Юра тогда страшно разобидился на отца за столь неуважительное отношение к нашим победам, и только почти через двадцать лет, когда станет работать над очерком об оборотной стороне наших космических достижений, узнает, что прав был всё-таки отец, а не бравурные сообщения ТАСС. В той экспедиции хватало отказов и аварий, и только чудом не сгорел в атмосфере при посадке Борис Волынов. А при встрече космонавтов машину с ними обстреляет у Боровицких ворот Кремля больной на всю голову лейтенант Ильин. Переодетый в милицейскую форму, он будет целить в Брежнева, выпустит едва ли не два магазина из двух пистолетов, но убьёт шофёра и ранит охранника. Однако ни о покушении, ни о едва не погибшем Волынове родители девятилетнему Юрочке тогда не расскажут.

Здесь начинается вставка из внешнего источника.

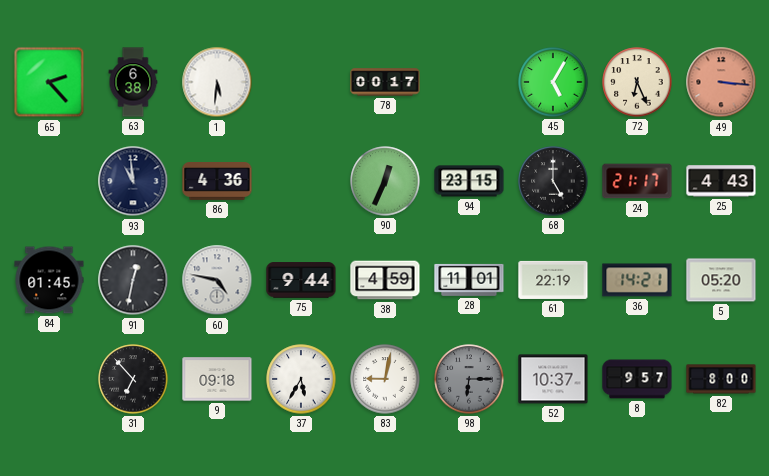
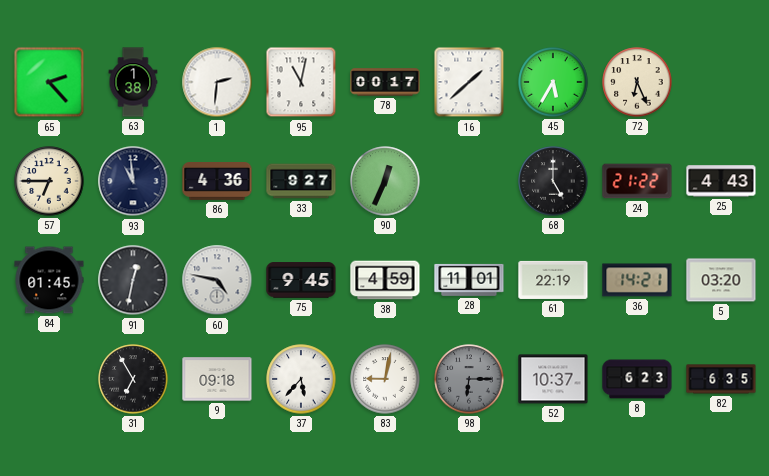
63: 6:38 -> 1:38
1: 5:31 -> 2:31
95: none -> 11:02
16: none -> 1:38
45: 5:05 -> 5:35
49: 3:16 -> none
57: none -> 6:45
33: none -> 9:27
94: 23:15 -> none
24: 21:17 -> 21:22
75: 9:44 -> 9:45
5: 05:20 -> 03:20
31: 6:53 -> 6:55
37: 5:35 -> 5:37
8: 9:57 -> 6:23
82: 8:00 -> 6:35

Однако судьба нанесёт ему удар в том же шестьдесят девятом: когда американские астронавты – они, как обидно, оказались первыми! – ступят на поверхность Луны. Советское телевидение, единственное из всех, никаких прямых репортажей с поверхности естественного спутника не вело, но совсем обойти вниманием полёт наши средства массовой информации не могли: на третьей странице «Правда» печатала маленькие заметочки об экспедиции. На всю жизнь Иноземцев-младший запомнит: жаркое лето в Энске, где-то далеко в небесах летит к Селене американский «Аполлон», и его собственное страстное мальчишеское чувство: нет, не чтобы американцы погибли, но пусть у них хоть что-то сломается, и не они, а всё-таки наши первыми ступят на поверхность небесной соседки Земли! Но нет, ничего у штатников не сломалось, и высадку Армстронга на поверхность естественного спутника даже показали (правда, в записи), к жгучей досаде Юры, в советских телевизионных новостях.

Самое взросление Юрия, рождённого в марте шестидесятого, пришлось на семидесятые годы. Он рос и мужал, а вокруг него шумел, пел и пил могучий, как казалось, нерушимый и крепкий Советский Союз. Тогда Юрочка не замечал этого, но теперь, задним числом, вспоминалось очевидное: каждый последующий год в «эсэсэсэрии» становился хуже предшествующего. Пусть маленько, но хуже.

Меньше становилось веры в идеалы, энтузиазма и продуктов. Больше – цинизма, пустопорожних речей и восхвалений. Длиннее делались очереди. Больше люди пили. Циничней становились анекдоты. Скучнее фильмы и газеты. Всё больше людей выдворяли из страны, или они уезжали сами. Да какие люди! В начале восьмидесятых со страной простились если не самые лучшие, то самые талантливые. Любимов, Тарковский, Аксёнов.

Советский Союз был как раковый больной в отсутствие диагноза. И хорохорится, и бодрится, и даже огрызается, а внутри ему неможется, тянет, сосёт, давит – и непонятно, почему, и что с ним, и от непонятной этой внутренней боли и тоски хочется то ли напиться, то ли удавиться. Хотя, на самом деле, где-то там, на небесах, диагноз уже поставлен, и срок отмерен, и грозный день кончины определён – и он так близко, но никто здесь, на земле, об этом ещё не знает.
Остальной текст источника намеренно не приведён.